Study material START
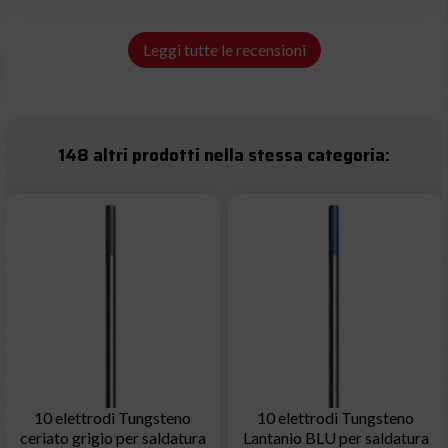
Leggi tutte le recensioni
148 altri prodotti nella stessa categoria:
10 elettrodi Tungsteno
10 elettrodi Tungsteno
ceriato grigio per saldatura
Lantanio BLU per saldatura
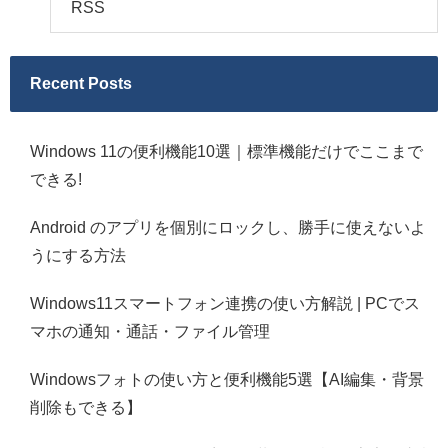
RSS
Recent Posts
Windows 11の便利機能10選｜標準機能だけでここまで
できる!
Android のアプリを個別にロックし、勝手に使えないよ
うにする方法
Windows11スマートフォン連携の使い方解説 | PCでス
マホの通知・通話・ファイル管理
Windowsフォトの使い方と便利機能5選【AI編集・背景
削除もできる】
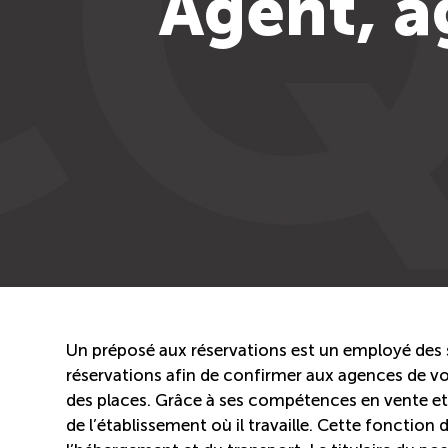
Agent, a
Un préposé aux réservations est un employé des s
réservations afin de confirmer aux agences de voya
des places. Grâce à ses compétences en vente et e
de l’établissement où il travaille. Cette fonction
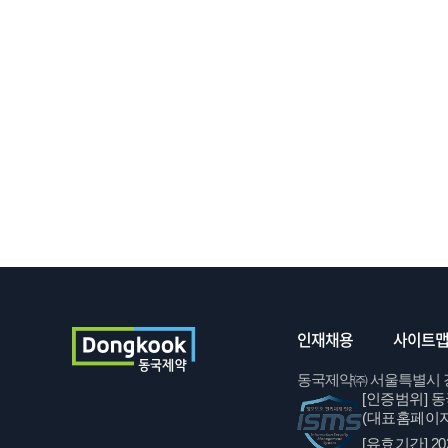
인재채용
사이트
동국제약㈜ 서울특별시 강남구 
[인증범위]
동
(대표홈페이지
[유효기간]
20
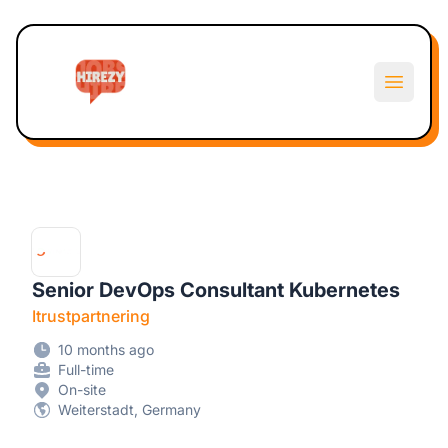
Hirezy
Open m
Senior DevOps Consultant Kubernetes
Itrustpartnering
10 months ago
Full-time
On-site
Weiterstadt, Germany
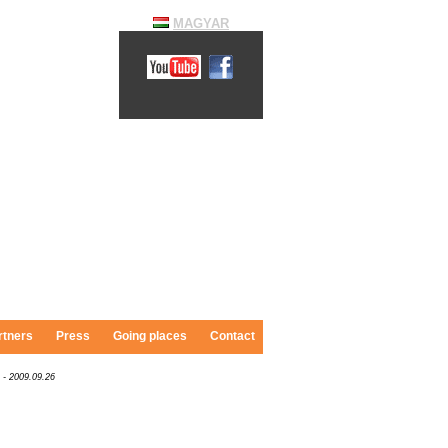
MAGYAR
1-808-9000
rtners
Press
Going places
Contact
n
- 2009.09.26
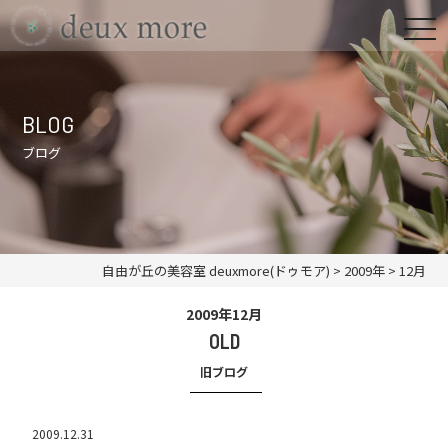
BLOG
ブログ
自由が丘の美容室 deuxmore(ドゥモア)
>
2009年
>
12月
2009年12月
OLD
旧ブログ
2009.12.31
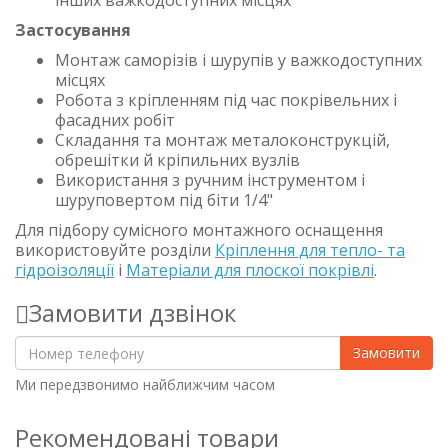
інших важкодоступних місцях
Застосування
Монтаж саморізів і шурупів у важкодоступних
місцях
Робота з кріпленням під час покрівельних і
фасадних робіт
Складання та монтаж металоконструкцій,
обрешітки й кріпильних вузлів
Використання з ручним інструментом і
шуруповертом під біти 1/4"
Для підбору сумісного монтажного оснащення
використовуйте розділи
Кріплення для тепло- та
гідроізоляції
і
Матеріали для плоскої покрівлі
.
Замовити дзвінок
Замовити
Ми передзвонимо найближчим часом
Рекомендовані товари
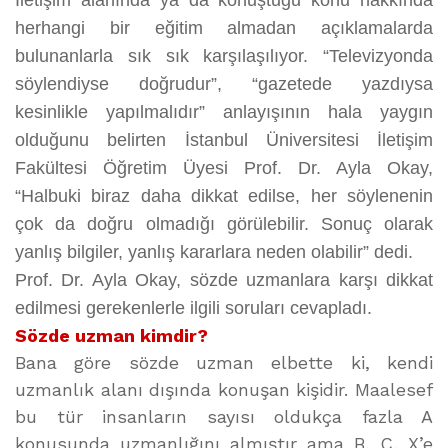
İletişim alanında ya da konuştuğu konu hakkında
herhangi bir eğitim almadan açıklamalarda
bulunanlarla sık sık karşılaşılıyor. “Televizyonda
söylendiyse doğrudur”, “gazetede yazdıysa
kesinlikle yapılmalıdır” anlayışının hala yaygın
olduğunu belirten İstanbul Üniversitesi İletişim
Fakültesi Öğretim Üyesi Prof. Dr. Ayla Okay,
“Halbuki biraz daha dikkat edilse, her söylenenin
çok da doğru olmadığı görülebilir. Sonuç olarak
yanlış bilgiler, yanlış kararlara neden olabilir” dedi.
Prof. Dr. Ayla Okay, sözde uzmanlara karşı dikkat
edilmesi gerekenlerle ilgili soruları cevapladı.
Sözde uzman kimdir?
Bana göre sözde uzman elbette ki, kendi
uzmanlık alanı dışında konuşan kişidir. Maalesef
bu tür insanların sayısı oldukça fazla A
konusunda uzmanlığını almıştır ama B, C, X’e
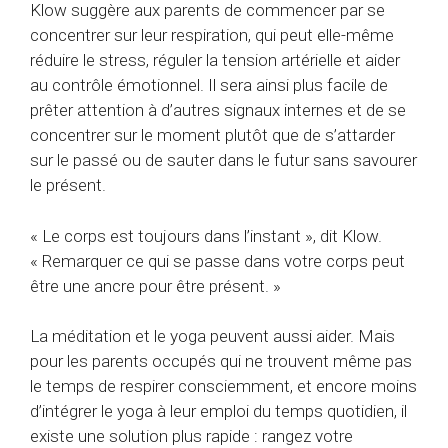
Klow suggère aux parents de commencer par se
concentrer sur leur respiration, qui peut elle-même
réduire le stress, réguler la tension artérielle et aider
au contrôle émotionnel. Il sera ainsi plus facile de
prêter attention à d’autres signaux internes et de se
concentrer sur le moment plutôt que de s’attarder
sur le passé ou de sauter dans le futur sans savourer
le présent.
« Le corps est toujours dans l’instant », dit Klow.
« Remarquer ce qui se passe dans votre corps peut
être une ancre pour être présent. »
La méditation et le yoga peuvent aussi aider. Mais
pour les parents occupés qui ne trouvent même pas
le temps de respirer consciemment, et encore moins
d’intégrer le yoga à leur emploi du temps quotidien, il
existe une solution plus rapide : rangez votre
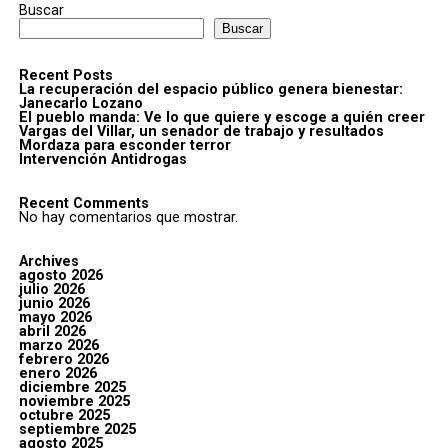
Buscar
Buscar
Recent Posts
La recuperación del espacio público genera bienestar:
Janecarlo Lozano
El pueblo manda: Ve lo que quiere y escoge a quién creer
Vargas del Villar, un senador de trabajo y resultados
Mordaza para esconder terror
Intervención Antidrogas
Recent Comments
No hay comentarios que mostrar.
Archives
agosto 2026
julio 2026
junio 2026
mayo 2026
abril 2026
marzo 2026
febrero 2026
enero 2026
diciembre 2025
noviembre 2025
octubre 2025
septiembre 2025
agosto 2025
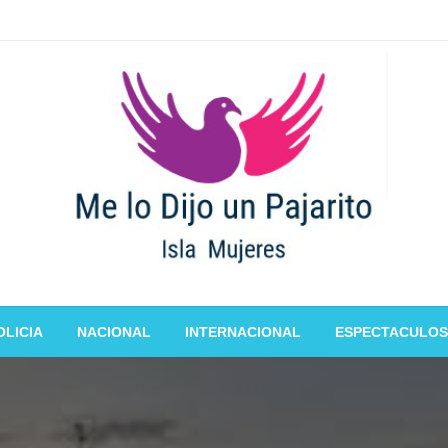
OLICIA
NACIONAL
INTERNACIONAL
ESPECTACULOS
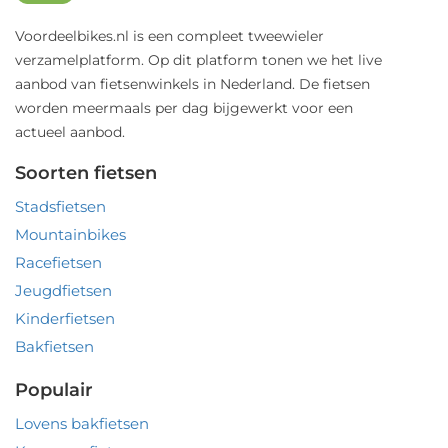
Voordeelbikes.nl is een compleet tweewieler
verzamelplatform. Op dit platform tonen we het live
aanbod van fietsenwinkels in Nederland. De fietsen
worden meermaals per dag bijgewerkt voor een
actueel aanbod.
Soorten fietsen
Stadsfietsen
Mountainbikes
Racefietsen
Jeugdfietsen
Kinderfietsen
Bakfietsen
Populair
Lovens bakfietsen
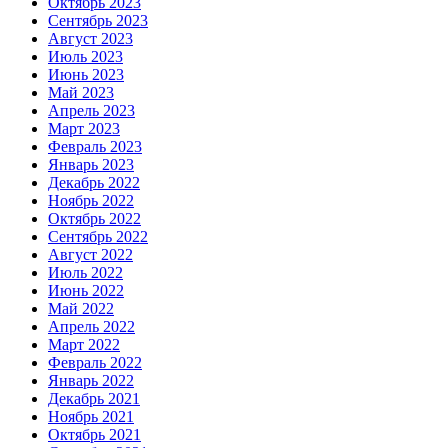
Октябрь 2023
Сентябрь 2023
Август 2023
Июль 2023
Июнь 2023
Май 2023
Апрель 2023
Март 2023
Февраль 2023
Январь 2023
Декабрь 2022
Ноябрь 2022
Октябрь 2022
Сентябрь 2022
Август 2022
Июль 2022
Июнь 2022
Май 2022
Апрель 2022
Март 2022
Февраль 2022
Январь 2022
Декабрь 2021
Ноябрь 2021
Октябрь 2021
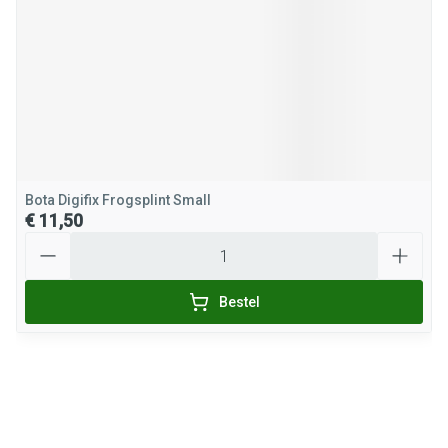
Bota Digifix Frogsplint Small
€ 11,50
Aantal
Bestel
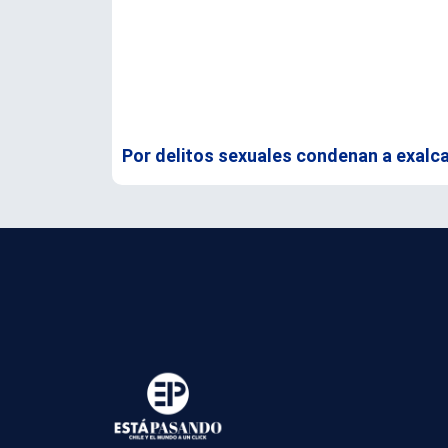
Por delitos sexuales condenan a exalca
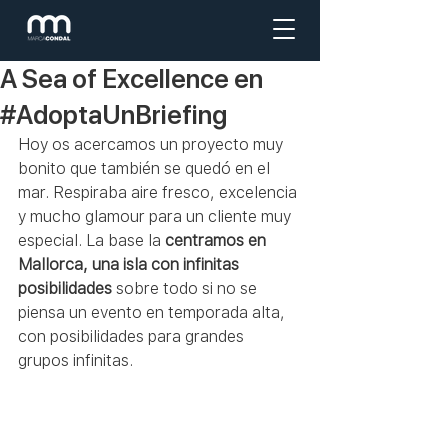
A Sea of Excellence en
#AdoptaUnBriefing
Hoy os acercamos un proyecto muy 
bonito que también se quedó en el 
mar. Respiraba aire fresco, excelencia 
y mucho glamour para un cliente muy 
especial. La base la 
centramos en 
Mallorca, una isla con infinitas 
posibilidades
 sobre todo si no se 
piensa un evento en temporada alta, 
con posibilidades para grandes 
grupos infinitas.  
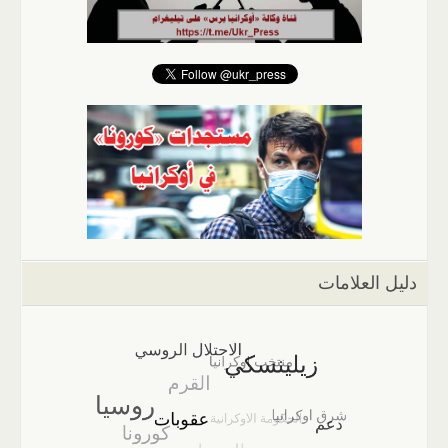
دليل العلامات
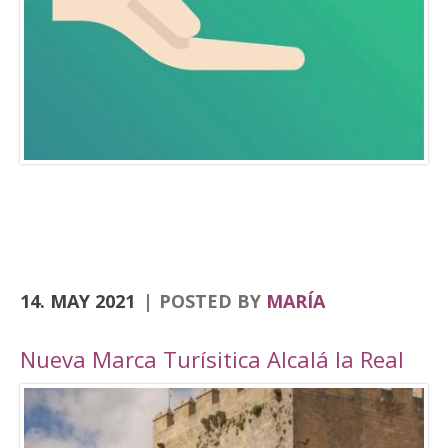
Consolación, la Angustias, San Antón, San Juan
o el yacimiento de Domus Herculana, entre
otros. Incorpora la visita y entrada a la
Fortaleza de la Mota, con su Iglesia Abacial,
Torre del Homenaje, de la cárcel, plaza Alta,
casa de Cabildo, Ciudad Oculta… En
el apartado de senderismo, están previstas
rutas por los senderos homologados de
Zumaques (SL-253), que discurre por antiguos
caminos y veredas que unen Alcalá la Real con
sus […]
14. MAY 2021
POSTED BY
MARÍA
Nueva Marca Turísitica Alcalá la Real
Study material END
→ **Activity**
Each record above should be duplicated word for word, with no pictures included.

→ **Exercise response**
Leggi tutte le recensioni
148 altri prodotti nella stessa categoria:
10 elettrodi Tungsteno
10 elettrodi Tungsteno
ceriato grigio per saldatura
Lantanio BLU per saldatura
RSS
Recent Posts
Windows 11の便利機能10選｜標準機能だけでここまで
できる!
Android のアプリを個別にロックし、勝手に使えないよ
うにする方法
Windows11スマートフォン連携の使い方解説 | PCでス
マホの通知・通話・ファイル管理
Windowsフォトの使い方と便利機能5選【AI編集・背景
削除もできる】
Agent, a
Un préposé aux réservations est un employé des s
réservations afin de confirmer aux agences de voya
des places. Grâce à ses compétences en vente et e
de l’établissement où il travaille. Cette fonction
인재채용
사이트
동국제약㈜ 서울특별시 강남구 
[인증범위]
동
(대표홈페이지
[유효기간]
20
Hirezy
Open m
Senior DevOps Consultant Kubernetes
Itrustpartnering
10 months ago
Full-time
On-site
Weiterstadt, Germany
MAGYAR
1-808-9000
rtners
Press
Going places
Contact
n
- 2009.09.26
BLOG
ブログ
自由が丘の美容室 deuxmore(ドゥモア)
>
2009年
>
12月
2009年12月
OLD
旧ブログ
2009.12.31
інших важкодоступних місцях
Застосування
Монтаж саморізів і шурупів у важкодоступних
місцях
Робота з кріпленням під час покрівельних і
фасадних робіт
Складання та монтаж металоконструкцій,
обрешітки й кріпильних вузлів
Використання з ручним інструментом і
шуруповертом під біти 1/4"
Для підбору сумісного монтажного оснащення
використовуйте розділи
Кріплення для тепло- та
гідроізоляції
і
Матеріали для плоскої покрівлі
.
Замовити дзвінок
Замовити
Ми передзвонимо найближчим часом
Рекомендовані товари
İletişim alanında ya da konuştuğu konu hakkında
herhangi bir eğitim almadan açıklamalarda
bulunanlarla sık sık karşılaşılıyor. “Televizyonda
söylendiyse doğrudur”, “gazetede yazdıysa
kesinlikle yapılmalıdır” anlayışının hala yaygın
olduğunu belirten İstanbul Üniversitesi İletişim
Fakültesi Öğretim Üyesi Prof. Dr. Ayla Okay,
“Halbuki biraz daha dikkat edilse, her söylenenin
çok da doğru olmadığı görülebilir. Sonuç olarak
yanlış bilgiler, yanlış kararlara neden olabilir” dedi.
Prof. Dr. Ayla Okay, sözde uzmanlara karşı dikkat
edilmesi gerekenlerle ilgili soruları cevapladı.
Sözde uzman kimdir?
Bana göre sözde uzman elbette ki, kendi
uzmanlık alanı dışında konuşan kişidir. Maalesef
bu tür insanların sayısı oldukça fazla A
konusunda uzmanlığını almıştır ama B, C, X’e
Klow suggère aux parents de commencer par se
concentrer sur leur respiration, qui peut elle-même
réduire le stress, réguler la tension artérielle et aider
au contrôle émotionnel. Il sera ainsi plus facile de
prêter attention à d’autres signaux internes et de se
concentrer sur le moment plutôt que de s’attarder
sur le passé ou de sauter dans le futur sans savourer
le présent.
« Le corps est toujours dans l’instant », dit Klow.
« Remarquer ce qui se passe dans votre corps peut
être une ancre pour être présent. »
La méditation et le yoga peuvent aussi aider. Mais
pour les parents occupés qui ne trouvent même pas
le temps de respirer consciemment, et encore moins
d’intégrer le yoga à leur emploi du temps quotidien, il
existe une solution plus rapide : rangez votre
Buscar
Buscar
Recent Posts
La recuperación del espacio público genera bienestar:
Janecarlo Lozano
El pueblo manda: Ve lo que quiere y escoge a quién creer
Vargas del Villar, un senador de trabajo y resultados
Mordaza para esconder terror
Intervención Antidrogas
Recent Comments
No hay comentarios que mostrar.
Archives
agosto 2026
julio 2026
junio 2026
mayo 2026
abril 2026
marzo 2026
febrero 2026
enero 2026
diciembre 2025
noviembre 2025
octubre 2025
septiembre 2025
agosto 2025
OLICIA
NACIONAL
INTERNACIONAL
ESPECTACULOS
Voordeelbikes.nl is een compleet tweewieler
verzamelplatform. Op dit platform tonen we het live
aanbod van fietsenwinkels in Nederland. De fietsen
worden meermaals per dag bijgewerkt voor een
actueel aanbod.
Soorten fietsen
Stadsfietsen
Mountainbikes
Racefietsen
Jeugdfietsen
Kinderfietsen
Bakfietsen
Populair
Lovens bakfietsen
Октябрь 2023
Сентябрь 2023
Август 2023
Июль 2023
Июнь 2023
Май 2023
Апрель 2023
Март 2023
Февраль 2023
Январь 2023
Декабрь 2022
Ноябрь 2022
Октябрь 2022
Сентябрь 2022
Август 2022
Июль 2022
Июнь 2022
Май 2022
Апрель 2022
Март 2022
Февраль 2022
Январь 2022
Декабрь 2021
Ноябрь 2021
Октябрь 2021
Bota Digifix Frogsplint Small
€ 11,50
Aantal
Bestel
Por delitos sexuales condenan a exalca
A Sea of Excellence en
#AdoptaUnBriefing
Hoy os acercamos un proyecto muy 
bonito que también se quedó en el 
mar. Respiraba aire fresco, excelencia 
y mucho glamour para un cliente muy 
especial. La base la 
centramos en 
Mallorca, una isla con infinitas 
posibilidades
 sobre todo si no se 
piensa un evento en temporada alta, 
con posibilidades para grandes 
grupos infinitas.  
دليل العلامات
Consolación, la Angustias, San Antón, San Juan
o el yacimiento de Domus Herculana, entre
otros. Incorpora la visita y entrada a la
Fortaleza de la Mota, con su Iglesia Abacial,
Torre del Homenaje, de la cárcel, plaza Alta,
casa de Cabildo, Ciudad Oculta… En
el apartado de senderismo, están previstas
rutas por los senderos homologados de
Zumaques (SL-253), que discurre por antiguos
caminos y veredas que unen Alcalá la Real con
sus […]
14. MAY 2021
POSTED BY
MARÍA
Nueva Marca Turísitica Alcalá la Real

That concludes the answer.